The company has completed 3,900 of 7,000 planned job cuts, closed or sold three of the five manufacturing plants slated for elimination and retooled its manufacturing network, Clark said.

“We are on our way to becoming a high-performance organization,” Clark said, adding, “We still have much to do to truly transform Merck.”

Clark said eight potential products are on the horizon: three under review by U.S. regulators, three ready to be submitted for regulatory review and two others well into the final phase of human testing.

However, analyst Steve Brozak of WBB Securities said he’s not convinced any of those new drugs will be a blockbuster, adding he is disappointed Merck isn’t consummating more partnerships to acquire promising drug candidates.

“It was a big yawn,” Brozak said of the briefing, adding Wall Street confirmed his reaction because Merck stock didn’t move up.

Shares fell 39 cents to close at $43.62 in trading on the New York Stock Exchange.

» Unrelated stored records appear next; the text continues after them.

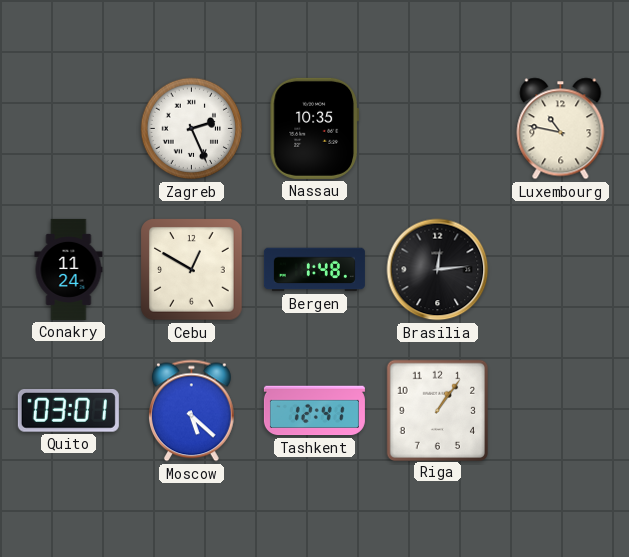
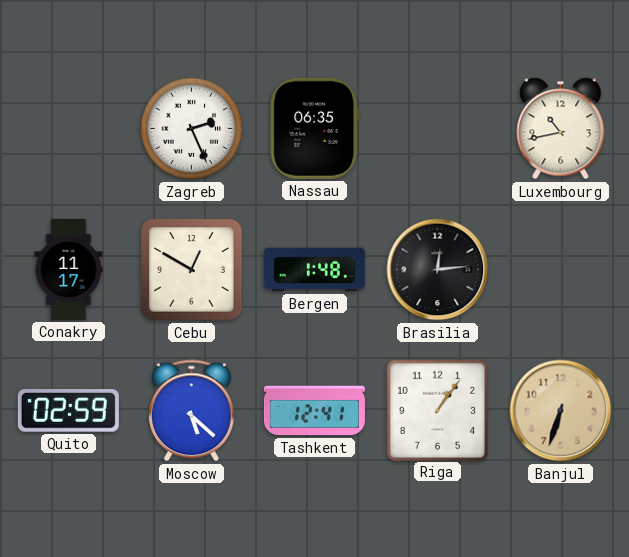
Nassau: 10:35 -> 06:35
Luxembourg: 10:47 -> 10:43
Conakry: 11:24 -> 11:17
Quito: 03:01 -> 02:59
Banjul: none -> 6:33
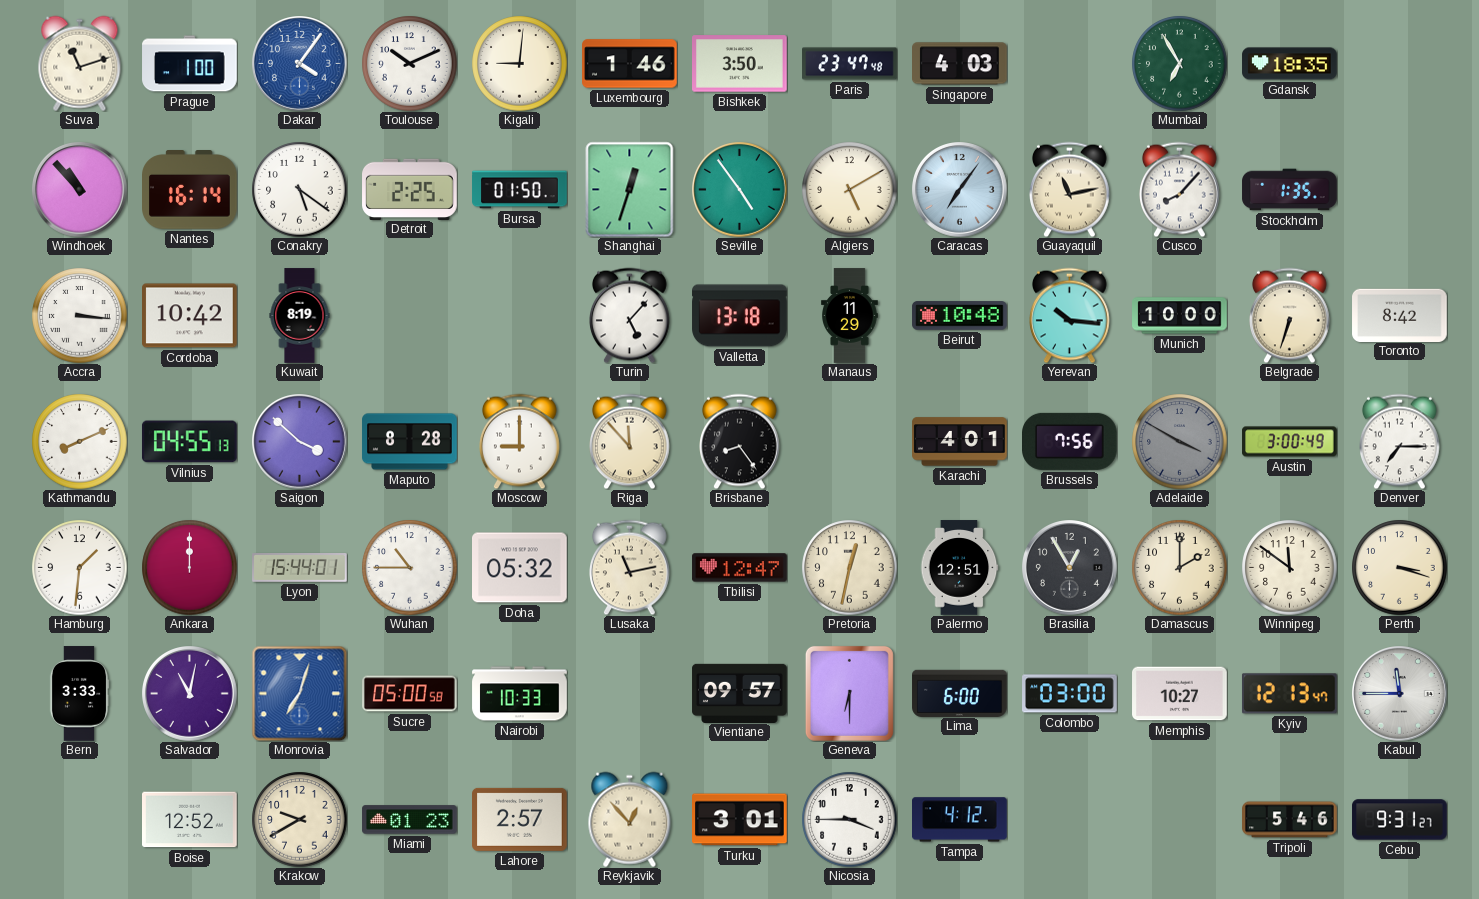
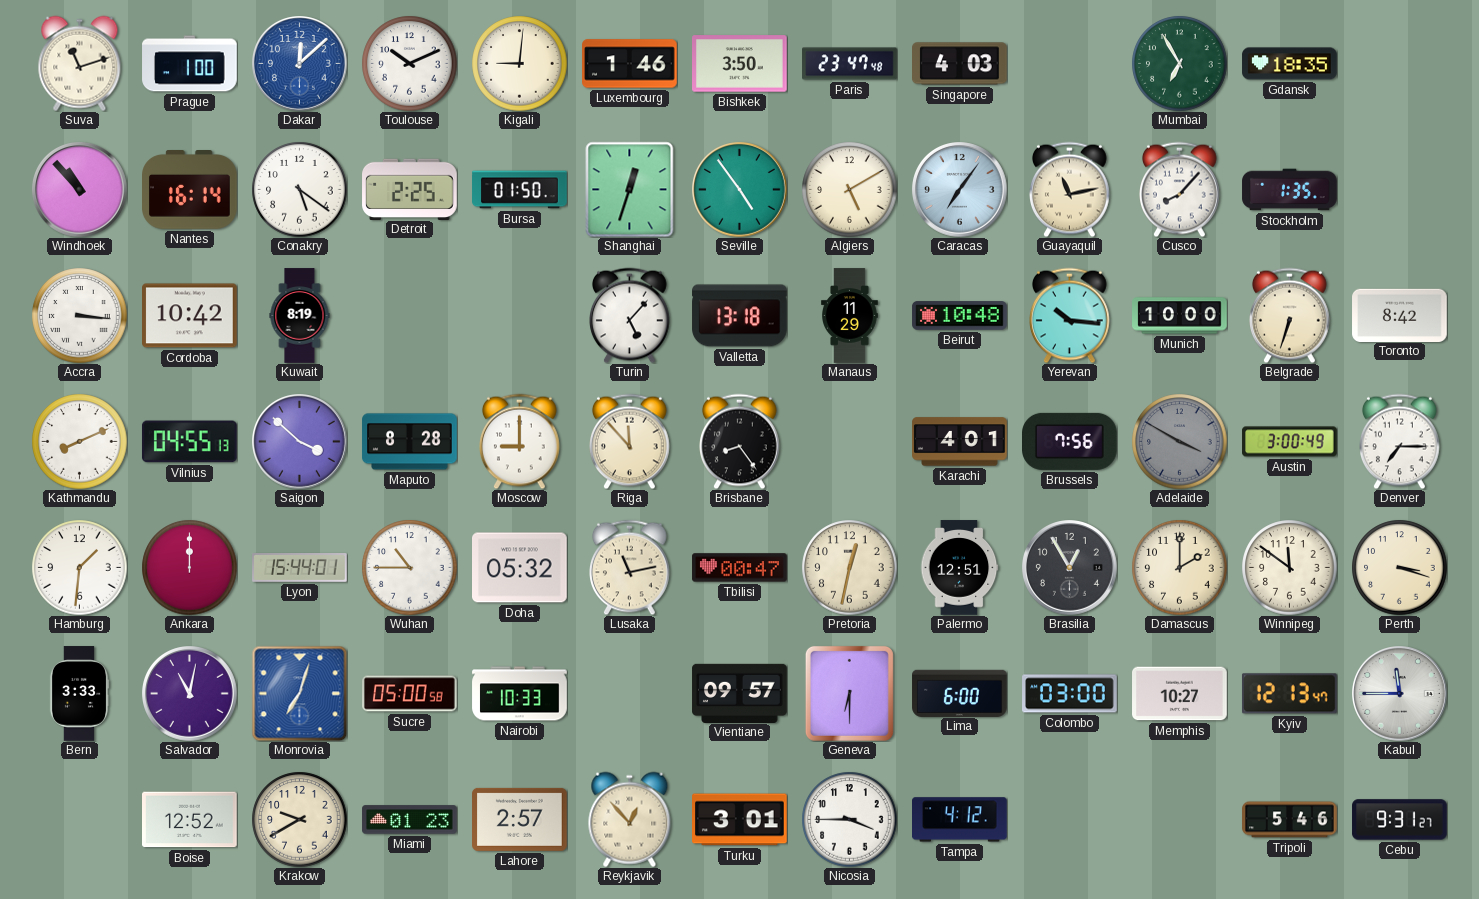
Dakar: 4:06 -> 12:08
Tbilisi: 12:47 -> 00:47
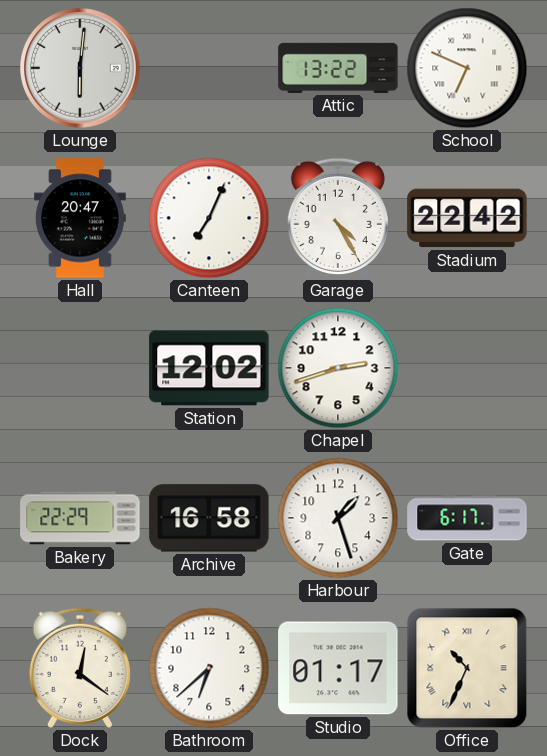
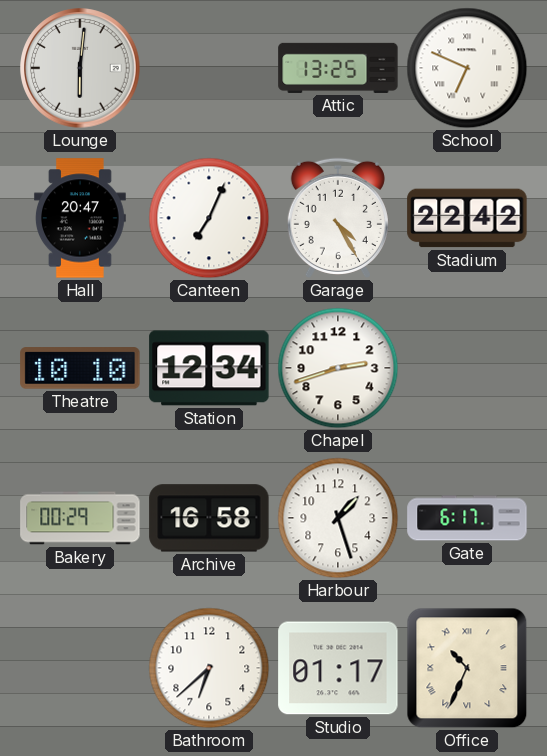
Attic: 13:22 -> 13:25
Theatre: none -> 10:10
Station: 12:02 -> 12:34
Bakery: 22:29 -> 00:29
Dock: 12:21 -> none
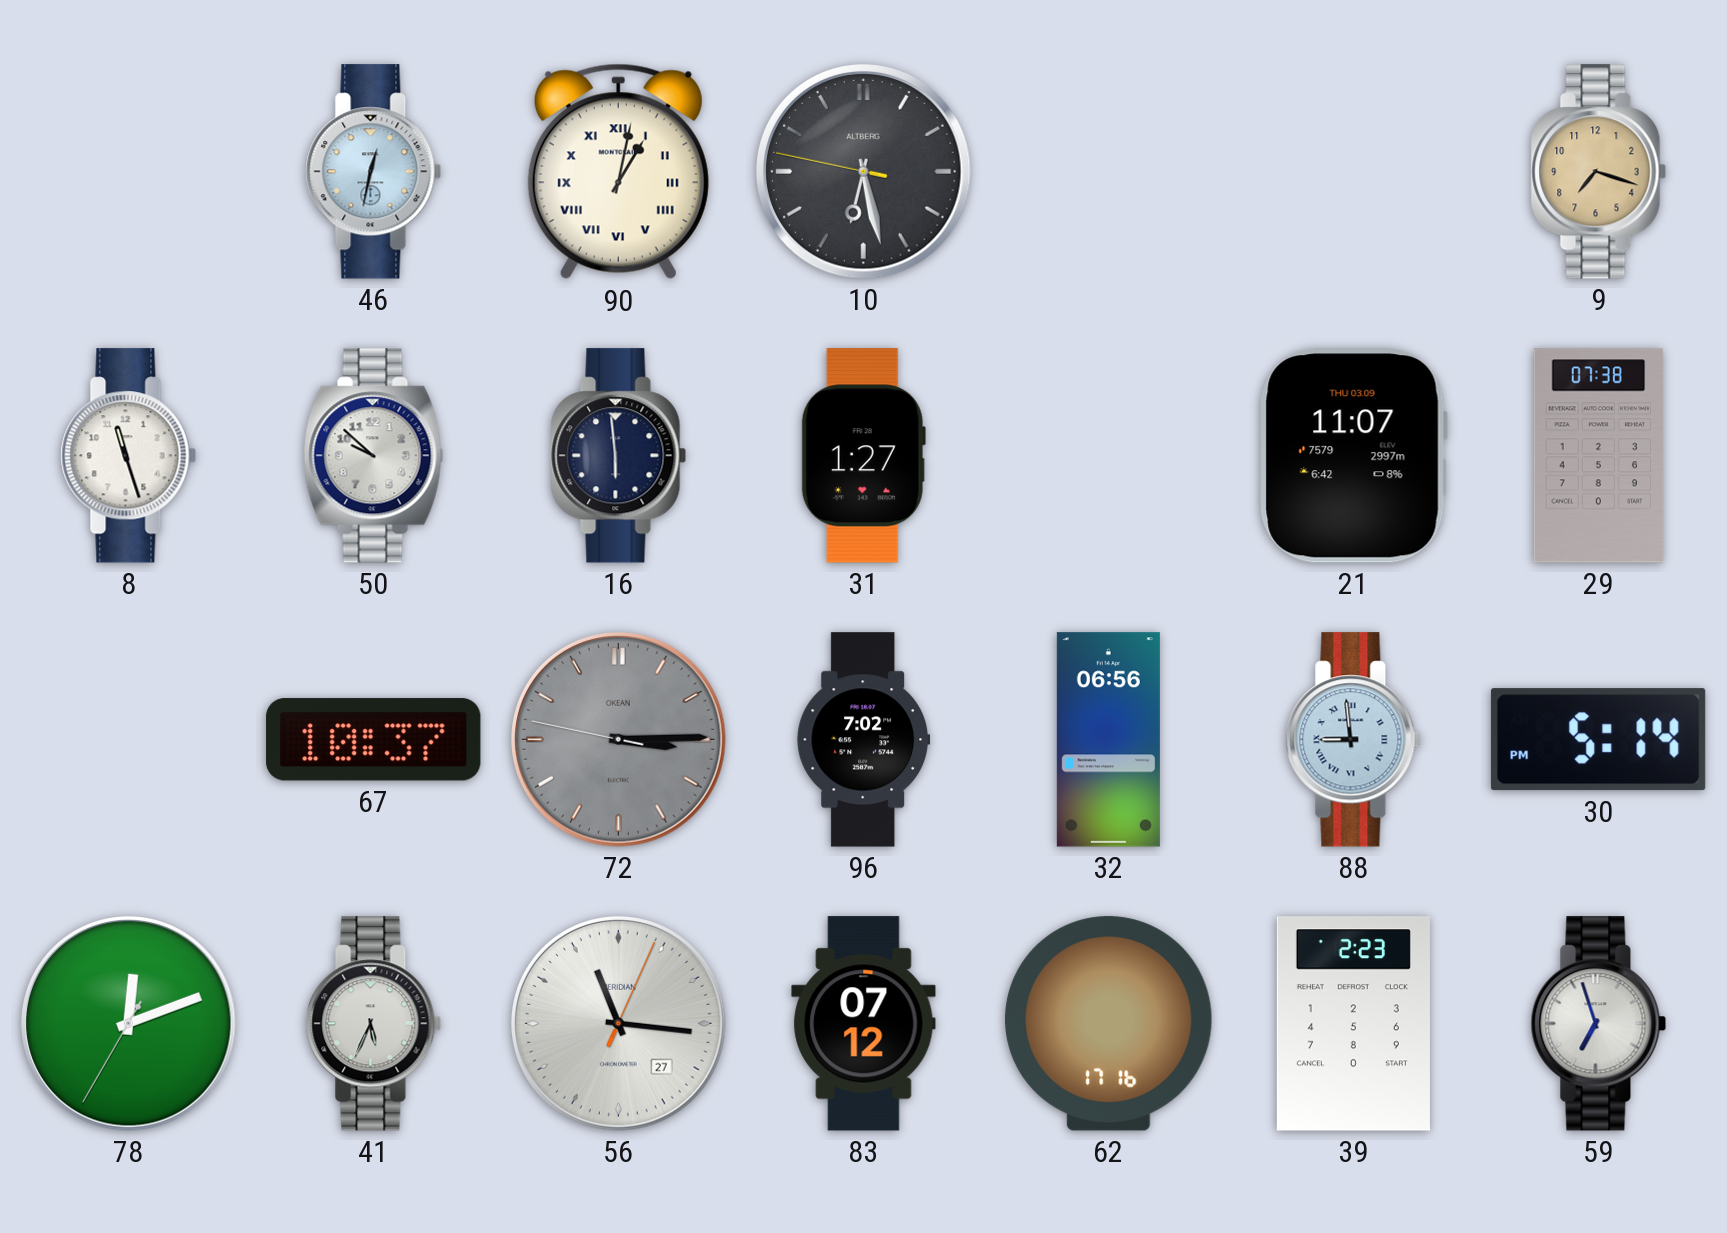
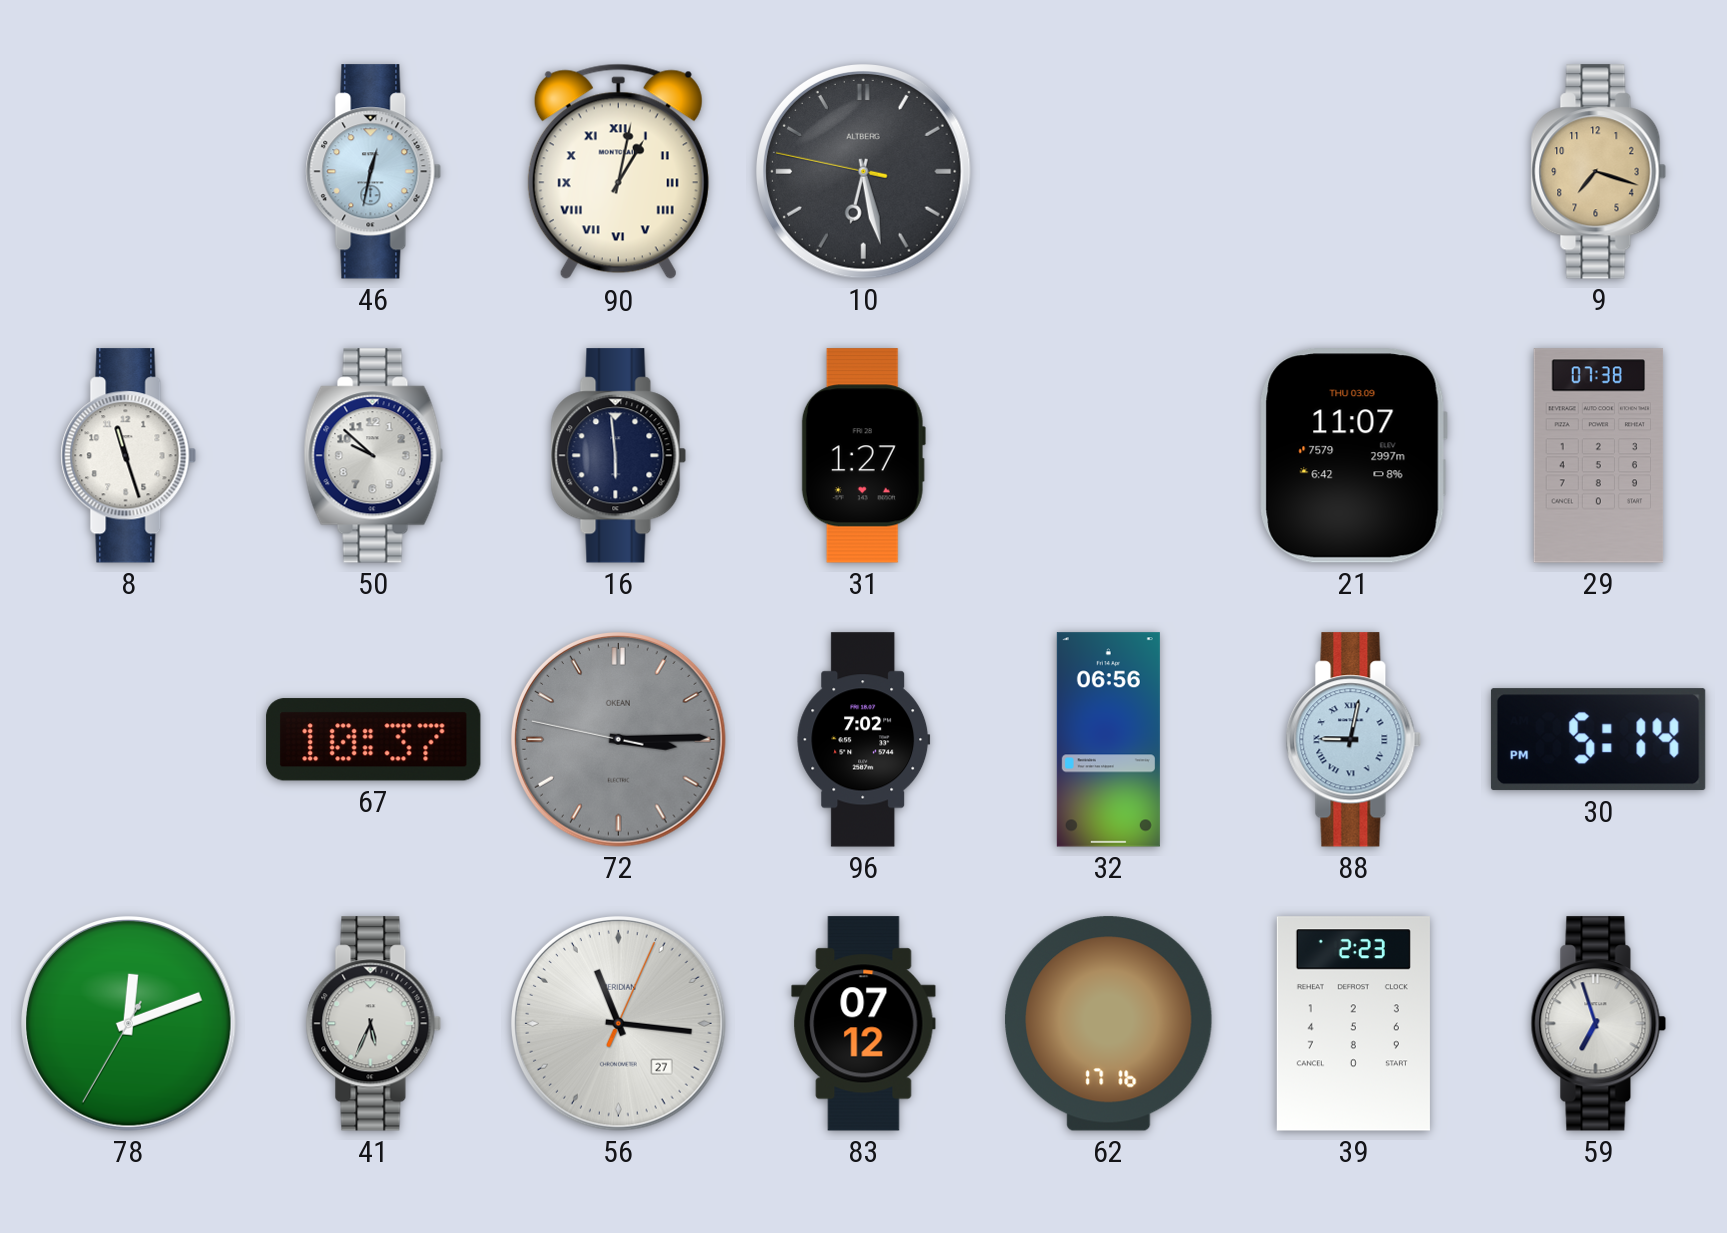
88: 8:59 -> 9:02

Peter S. Kim, president of Merck Research Laboratories, said the company expects the Food and Drug Administration this year to decide whether to approve painkiller Arcoxia, the successor drug to withdrawn blockbuster Vioxx, and Janumet, which combines Merck’s Januvia with an older diabetes treatment called metformin. FDA also is to rule on an intravenous version of Merck’s antinausea pill Emend.

Merck expects next year to file for FDA approval for a new type of HIV drug, an insomnia treatment and a niacin-based drug that raises good cholesterol, Kim said. Following those drugs are four others in final human testing: another cholesterol drug that combines the niacin-based one with Zocor, which had been Merck’s No. 1 drug until generic competition began in June; a weight-loss drug, a migraine treatment and an osteoporosis drug.

Kim also noted two other promising drugs in mid-stage testing, one for cancer and the other a cholesterol drug from the same class as torcetrapib. That’s the highly anticipated drug for which rival Pfizer halted development this month due to unexpected heart problems and deaths among patients.

“No cardiovascular events were observed” in mid-stage testing, and the drug increased good cholesterol by more than 50 percent and decreased bad cholesterol about 20 percent, Kim said.

But analyst Tony Butler of Lehman Brothers wrote in a research report that the concerns raised by the Pfizer drug show long-term studies are needed on the Merck drug, still known as MK-0859.

Merck disclosed that it now faces about 27,200 personal injury lawsuits over Vioxx, some representing multiple plaintiffs, plus 265 potential class-action suits. The company pulled the former blockbuster from the market on Sept. 30, 2004, after its own research showed Vioxx doubled the risk of heart attacks and strokes. Another 14,000 plaintiffs have entered agreements with Merck suspending the time limit for lawsuits.

So far, Merck has reserved nearly $1.6 billion for its legal defense costs.

Merck also reaffirmed the 2006 profit forecast it gave last week: from $2.18 to $2.25 per share, or $2.48 to $2.52 excluding charges for the ongoing restructuring program. Next year, the company expects higher earnings per share, between $2.36 and $2.49 per share, or $2.51 to $2.59 excluding restructuring charges.

“We believe FY07 guidance was conservative,” wrote Butler at Lehman Brothers, which does business with Merck. “In a bullish scenario, (earnings per share) could be as much as $2.70.”